26 Aralık 2025 Cuma

 


BİLİM SANAT VE EDEBİYAT DERNEĞİ 

Değerli yoldaşlar,

Hepinizi saygıyla selamlıyorum.

ELEŞTİRİLER VE ÖNERİLER

Başlıklı konuşmama halk ozanı Mahsuni Şerif’in bir dörtlüğüyle başlamak istiyorum.

              “Seyyah oldum pazar pazar dolaştım.
         Bir tüccara satamadım, ben beni
         Kuzu gibi diyar diyar meleşti

             Bir sürüye katamadım ben beni   Ben Hasan ÇERÇİOĞLU

Bildiğiniz gibi derneğimizin adı **“Bilim, Sanat ve Edebiyat Derneği”**dir. Ancak bilimin yüzü çoğu zaman “soğuk” olarak görülür; ülkemizde de bilime sıcak bakıldığı söylenemez. Başta üniversitelerimiz bilimsel eğitimden uzaklaştırılmış, eğitim ortaçağ kalıntıları tarikat ve cemaatlere teslim edilmiştir. Bilim insanlarımız, kendi alanlarında başarı gösterebilmek için çoğu zaman ülke dışına çıkmak zorunda kalmışlardır. Örneğin, Nobel Ödüllü Aziz Sancar Amerika’da; koronavirüs aşısını geliştiren Uğur Şahin ve Özlem Türeci Almanya’da çalışmalarını sürdürmektedir.
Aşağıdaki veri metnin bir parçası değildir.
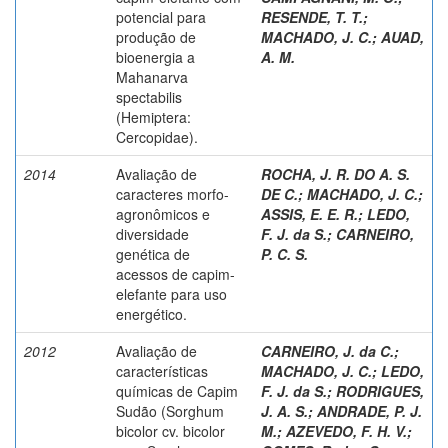
potencial para
RESENDE, T. T.
;
produção de
MACHADO, J. C.
;
AUAD,
bioenergia a
A. M.
Mahanarva
spectabilis
(Hemiptera:
Cercopidae).
2014
Avaliação de
ROCHA, J. R. DO A. S.
caracteres morfo-
DE C.
;
MACHADO, J. C.
;
agronômicos e
ASSIS, E. E. R.
;
LEDO,
diversidade
F. J. da S.
;
CARNEIRO,
genética de
P. C. S.
acessos de capim-
elefante para uso
energético.
2012
Avaliação de
CARNEIRO, J. da C.
;
características
MACHADO, J. C.
;
LEDO,
químicas de Capim
F. J. da S.
;
RODRIGUES,
Sudão (Sorghum
J. A. S.
;
ANDRADE, P. J.
bicolor cv. bicolor
M.
;
AZEVEDO, F. H. V.
;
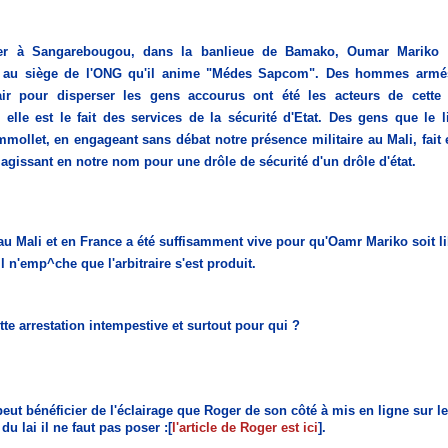
ier à Sangarebougou, dans la banlieue de Bamako, Oumar Mariko a
 au siège de l'ONG qu'il anime "Médes Sapcom". Des hommes armés
'air pour disperser les gens accourus ont été les acteurs de cette 
 elle est le fait des services de la sécurité d'Etat.
Des gens que le l
mollet, en engageant sans débat notre présence militaire au Mali, fait
agissant en notre nom pour une drôle de sécurité d'un drôle d'état.
au Mali et en France a été suffisamment vive pour qu'Oamr Mariko soit li
l n'emp^che que l'arbitraire s'est produit.
te arrestation intempestive et surtout pour qui ?
peut bénéficier de l'éclairage que Roger de son côté à mis en ligne sur l
du lai il ne faut pas poser :[
l'article de Roger est ici
].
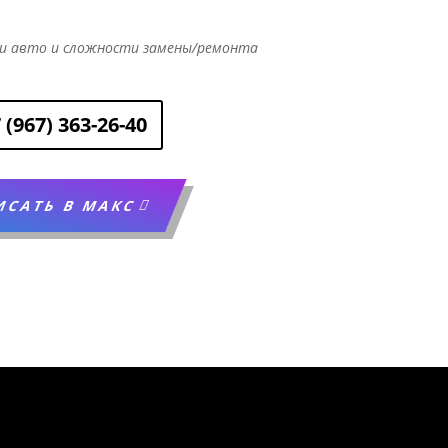
и авто и сложности замены/ремонта
 (967) 363-26-40
ИСАТЬ В МАКС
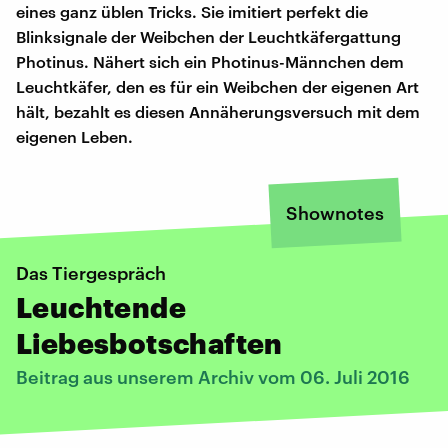
eines ganz üblen Tricks. Sie imitiert perfekt die
Blinksignale der Weibchen der Leuchtkäfergattung
Photinus. Nähert sich ein Photinus-Männchen dem
Leuchtkäfer, den es für ein Weibchen der eigenen Art
hält, bezahlt es diesen Annäherungsversuch mit dem
eigenen Leben.
Shownotes
Das Tiergespräch
Leuchtende
Liebesbotschaften
Beitrag aus unserem Archiv vom 06. Juli 2016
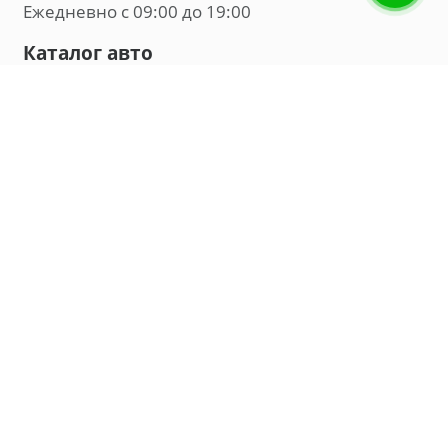
Ежедневно с 09:00 до 19:00
Каталог авто
Внедорожник
Седан
Минивэн
Хэтчбек
Универсал
Компания
О нас
Новости и обзоры
Контакты
Мы в социальных сетях:
Владивосток, улица Калинина, д. 230, офис 8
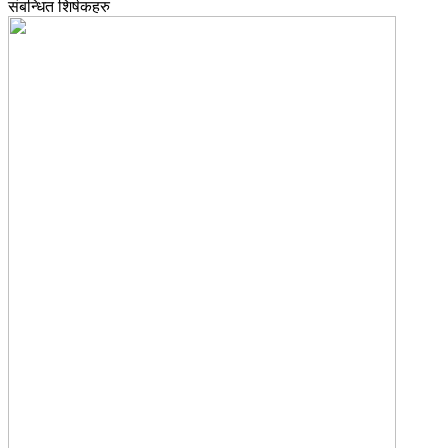
संबन्धित शिर्षकहरु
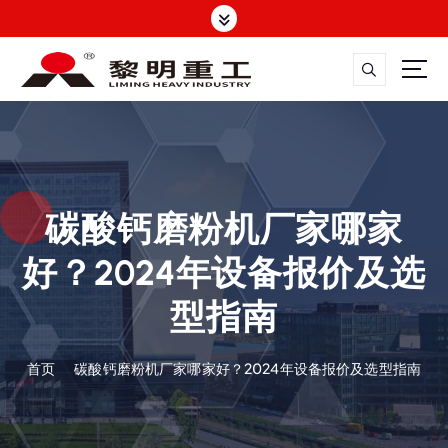
跳
转
到
内
容
大修渣磨粉机，矿渣立磨
碳酸钙磨粉机厂家哪家
好？2024年设备报价及选
型指南
首页
碳酸钙磨粉机厂家哪家好？2024年设备报价及选型指南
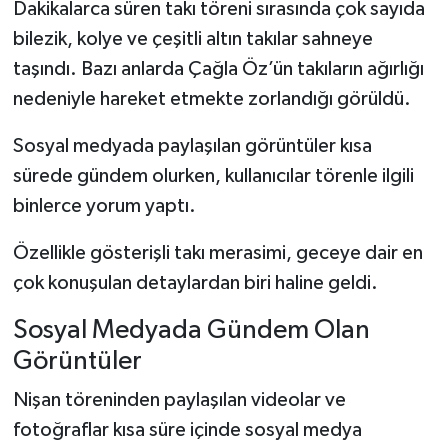
Dakikalarca süren takı töreni sırasında çok sayıda
bilezik, kolye ve çeşitli altın takılar sahneye
taşındı. Bazı anlarda Çağla Öz’ün takıların ağırlığı
nedeniyle hareket etmekte zorlandığı görüldü.
Sosyal medyada paylaşılan görüntüler kısa
sürede gündem olurken, kullanıcılar törenle ilgili
binlerce yorum yaptı.
Özellikle gösterişli takı merasimi, geceye dair en
çok konuşulan detaylardan biri haline geldi.
Sosyal Medyada Gündem Olan
Görüntüler
Nişan töreninden paylaşılan videolar ve
fotoğraflar kısa süre içinde sosyal medya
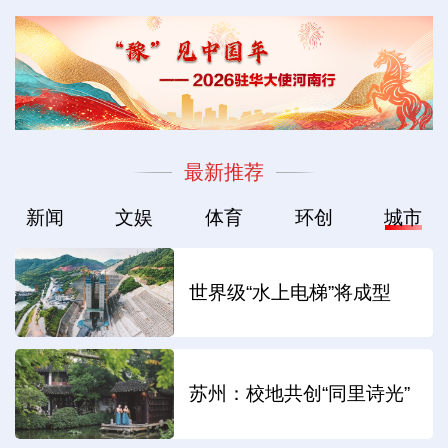
最新推荐
新闻
文娱
体育
环创
城市
世界级“水上电梯”将成型
苏州：校地共创“同里诗光”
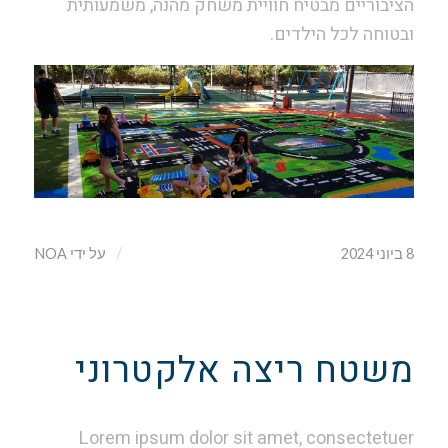
הציבוריים מבטיח חוויית משחק מהנה, משמעותית
ובטוחה לכל הילדים.
/
8 ביוני 2024
על ידי
NOA
משטח ריצה אלקטרוני
Lorem ipsum dolor sit amet, consectetuer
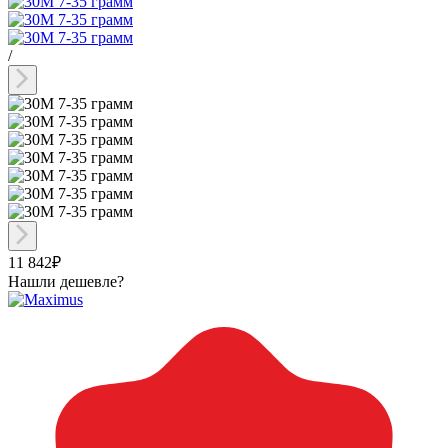
/
11 842₽
Нашли дешевле?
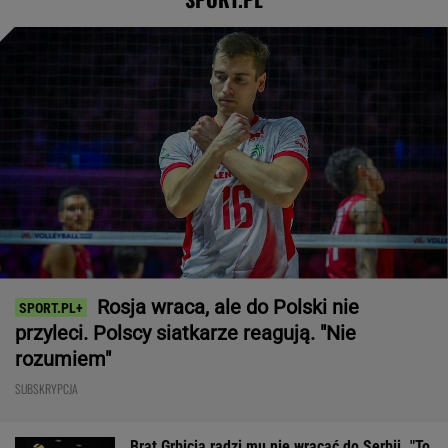
SUBSKRYPCJA
Brat Grbicia radzi mu nie wracać do Serbii. "To
przerażające"
SIATKÓWKA
Tysiące osób zrobi to we wrześniu. Powód
może cię zaskoczyć
MATERIAŁ PROMOCYJNY,
18+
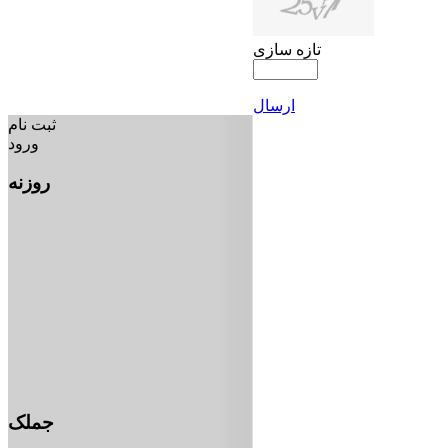
تازه سازی
ارسال
ثبت نام
ورود
روزنه
جملک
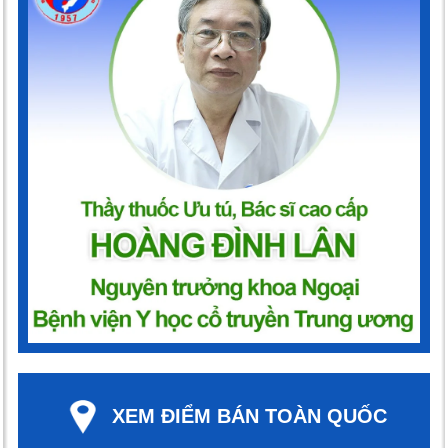
XEM ĐIỂM BÁN TOÀN QUỐC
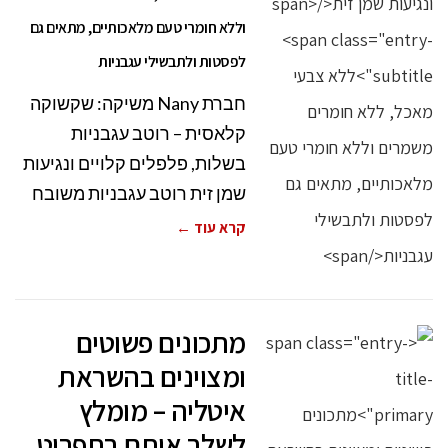
וללא חומרי טעם מלאכותיים, מתאים גם
לפסטות ולתבשילי עגבניות
חברת Nany משיקה: שקשוקה
קלאסית – רוטב עגבניות
בשלות, פלפלים קלויים ונגיעות
שמן זית רוטב עגבניות משובח
קרא עוד ←
מתכונים פשוטים
ומצוינים בהשראת
איטליה – מומלץ
לשלב אותם בתפריט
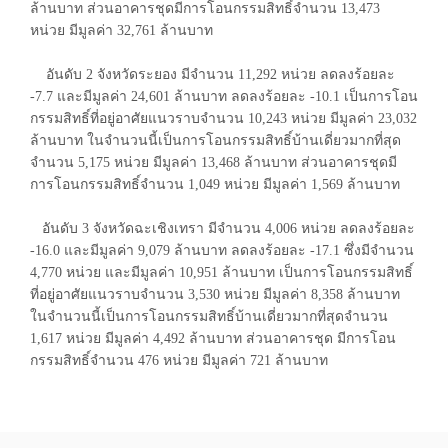
ล้านบาท ส่วนอาคารชุดมีการโอนกรรมสิทธิ์จำนวน 13,473
หน่วย มีมูลค่า 32,761 ล้านบาท
อันดับ 2 จังหวัดระยอง มีจำนวน 11,292 หน่วย ลดลงร้อยละ
-7.7 และมีมูลค่า 24,601 ล้านบาท ลดลงร้อยละ -10.1 เป็นการโอน
กรรมสิทธิ์ที่อยู่อาศัยแนวราบจำนวน 10,243 หน่วย มีมูลค่า 23,032
ล้านบาท ในจำนวนนี้เป็นการโอนกรรมสิทธิ์บ้านเดี่ยวมากที่สุด
จำนวน 5,175 หน่วย มีมูลค่า 13,468 ล้านบาท ส่วนอาคารชุดมี
การโอนกรรมสิทธิ์จำนวน 1,049 หน่วย มีมูลค่า 1,569 ล้านบาท
อันดับ 3 จังหวัดฉะเชิงเทรา มีจำนวน 4,006 หน่วย ลดลงร้อยละ
-16.0 และมีมูลค่า 9,079 ล้านบาท ลดลงร้อยละ -17.1 ซึ่งมีจำนวน
4,770 หน่วย และมีมูลค่า 10,951 ล้านบาท เป็นการโอนกรรมสิทธิ์
ที่อยู่อาศัยแนวราบจำนวน 3,530 หน่วย มีมูลค่า 8,358 ล้านบาท
ในจำนวนนี้เป็นการโอนกรรมสิทธิ์บ้านเดี่ยวมากที่สุดจำนวน
1,617 หน่วย มีมูลค่า 4,492 ล้านบาท ส่วนอาคารชุด มีการโอน
กรรมสิทธิ์จำนวน 476 หน่วย มีมูลค่า 721 ล้านบาท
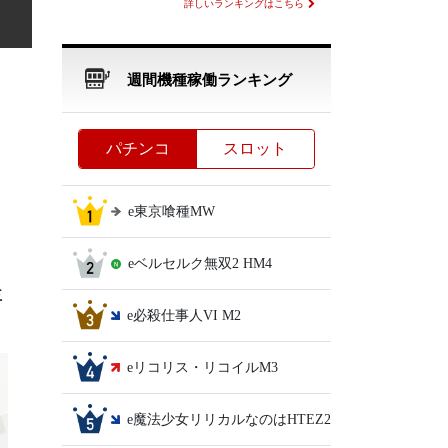
詳しいランキングはこちら
週間機種稼働ランキング
パチンコ
スロット
e東京喰種MW
eベルセルク無双2 HM4
主
e必殺仕事人VI M2
eリコリス・リコイルM3
e魔法少女リリカルなのはHTEZ2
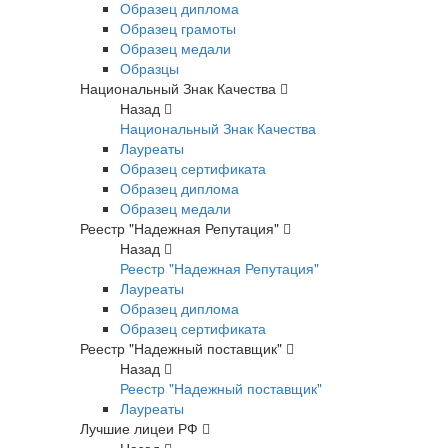
Образец диплома
Образец грамоты
Образец медали
Образцы
Национальный Знак Качества
Назад
Национальный Знак Качества
Лауреаты
Образец сертификата
Образец диплома
Образец медали
Реестр "Надежная Репутация"
Назад
Реестр "Надежная Репутация"
Лауреаты
Образец диплома
Образец сертификата
Реестр "Надежный поставщик"
Назад
Реестр "Надежный поставщик"
Лауреаты
Лучшие лицеи РФ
Bunun gibi daha nice bilim insanı üretimlerini yurt dışında devam ettirmek zorunda kalmışlardır. Neden? Diye sorarsanız: ülkede özgürlük yok. Özgür düşünce olmadan, eleştirel düşünce olmadan ne bilim ilerler, ne sanat, ne de edebiyat.

Oysa çağımız bilişim teknoloji çağı, yapay zekâ çağı, üç boyutlu yazıcılar çağı robot teknolojisi çağı, tıpta yapay organ üretim çağı, yapay zekanın insan zekasına  üstün olma çağı, internet çağı, sürücüsüz arabalar çağı, Uçan araçlar teknolojisi çağı, kısacası BİLİM Çağı, bilim çağından geri kalmamalıyız.

Derneğimizin en önemli kavramı da “Bilim”dir. Ancak ülkemizde bilime yönelik soğukluk ne yazık ki derneğimize ve üyelerimizin ilgi düzeyine de yansımıştır. Bir tesadüf sonucu “Bilim ve Bilimin Gelişimi” üzerine bir sunum yapma görevi bana verilmişti. Fakat sunum günü yönetimden dört-beş kişi, iki müzisyen bağlamacı, ailemden birkaç kişi olmak üzere toplam on kişi bile değildik. İşte derneğimiz üyelerinden bilime gösterilen ilgi, verilen değer bu kadardı.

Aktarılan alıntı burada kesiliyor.